The Eastern Mediterranean Vortex
In important ways, the future of the international security order is being shaped in the Eastern Mediterranean. A marginal theater during the Cold War, today the Eastern Mediterranean has moved from the periphery to the very center of global concerns. The land and sea space spanning the Levant, the Aegean, Egypt, and onward to Libya, is set to be a zone of persistent chaos and conflict. NATO, the EU, and others, including Russia and China, are now compelled to address the challenges of strategy in the Eastern Mediterranean. In the midst of this pervasive tension, there are a few positive opportunities, including the potential for a Cyprus settlement, Turkish-Israeli reconciliation, and cooperation regarding the region’s energy resources.
The Levant and North Africa are principal theaters in the struggle to contain and roll back violent Islamist groups bent on the control of territory and the export of terrorism. The jihadist threat could also acquire a more significant maritime dimension. The maritime environment is a challenging one for terrorists who are used to operating ashore, but the threat from this quarter should not be exaggerated. Maritime security in the Mediterranean is among the most obvious areas for multilateral security cooperation led by NATO and the EU. Indeed, both are already engaged in this area, including NATO’s longstanding Operation Active Endeavour and the more recent deployment in support of refugee control in the Aegean.
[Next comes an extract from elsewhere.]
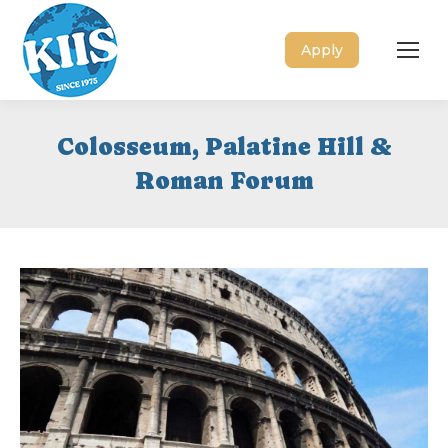
Apply
Colosseum, Palatine Hill &
Roman Forum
The Eastern Mediterranean is the place where Europe’s post-enlargement external policy is being formed and tested. Migration will be a key factor in shaping the future of the European project, from the survival of the Schengen regime to foreign and security policy. The close connection to internal security and identity concerns within European societies gives the Mediterranean migration question a sharp edge in this time of populist politics and widespread disillusionment with elite projects and institutions.